Persons with effective topical treatment had a shorter mean period of the disease course (3.6 months) than the less effective group (44.4 months). This study suggested that the old mycetoma was not effective to antifungal agents, so early diagnosis and therapy are demanded to achieve a better treatment effect.[24]
CONCLUSION
Pulmonary mycosis is one of the most common lethal problems that make patients under serious risks of life-threatening. Topical AmB formulas are a promising way to develop effective management of the refractory fungal lung mycosis. Using AmB in modern branches and new applications is demanded, because AmB is a potential antifungal agent with rare resistance, as well as its broad-spectrum activity toward many fungal infections, more studies about topical AmB pulmonary formulas are recommended.
Topical treatment of pulmonary fungi is urgent when systemic drugs are ineffective, for patients with fungal pulmonary complications, and when the operation is inappropriate for patients.

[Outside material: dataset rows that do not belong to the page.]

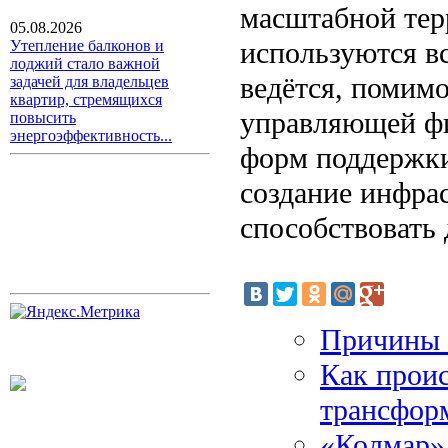
масштабной тер
05.08.2026
используются в
Утепление балконов и
лоджий стало важной
ведётся, помимо
задачей для владельцев
квартир, стремящихся
управляющей фи
повысить
энергоэффективность...
форм поддержки
создание инфрас
способствовать
Причины 
Как прои
трансфор
«Колмар»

Some formulas of AmB utilized in the treatment of pulmonary mycosis as D-AmB and L-AmB, the topical application of these formulas are promising as additional therapeutic options in the management of bronchial mycosis as aspergillosis and other fungal infections in the lung. Anyway, this branch of treatment demanded more accurate information as dose frequency and adjustment of bronchoscopic administration need to be evaluated.
Financial support and sponsorship
Nil.
Conflicts of interest
There are no conflicts of interest.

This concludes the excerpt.